Ben credits both SSE and the School of Medicine for shaping him as a researcher. Within SSE, he found faculty who were willing to invest time in students individually. "I was very easily able to have professors who were willing to invest in me as a student and willing to mentor me," he said. At the medical school, the model was different: how much a student got out of the experience depended largely on how much they put in. His first PI told him exactly that, and Ben responded by committing around 20 hours a week to the lab and staying on campus every summer since freshman year.
Two faculty members within SSE stand out to him. Dr. Cortez in the Department of Chemistry and Dr. Meadows in Cell and Molecular Biology have both been significant figures in his development. A graduate-level course Ben took with Dr. Meadows, focused on animal models in biomedical research, was particularly formative. "That's the one class that really confirmed to me that I want to go into research," he said. Dr. Meadows also serves as his independent study advisor and the director of his thesis.
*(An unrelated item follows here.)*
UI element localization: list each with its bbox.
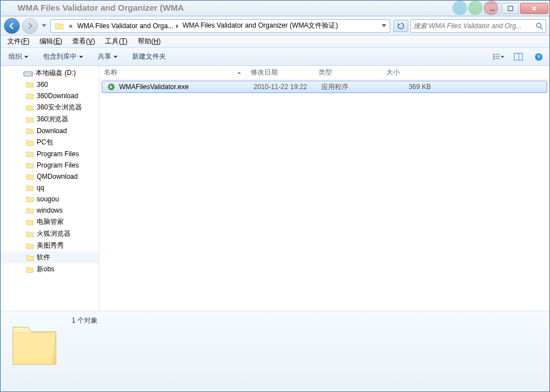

He has arrived at a commitment to the MD/PhD program at Tulane, where he will pursue a PhD in Biomedical Sciences alongside his medical degree. He also holds a minor in public health, which he plans to integrate into his work. His long-term interest is in oncology, specifically in using genomic approaches to make cancer more treatable. He sees precision medicine, including genome editing, as the direction healthcare is heading, and believes a research doctorate will be increasingly important for physicians working in that space. "I feel like with [precision medicine] being the future of healthcare, being able to approach it with this degree will allow me to be more innovative," he said, describing the possibility of developing techniques that could make cancers more responsive to treatments like radiation therapy.
Growing up in the Gulf South and staying for his graduate education, he sees the region as one with distinctive problems that need people willing to stay and address them. Cancer Alley, the stretch along the Mississippi River heavily affected by chemical plant pollution, is one example he raises as directly relevant to his own interest in oncology. "There are so many unique problems in the city," he said. "I wish that more people would feel compelled to not just get their Tulane degree and get out of the South, but get their Tulane degree and want to do something about fixing the community that they've lived in for a few years."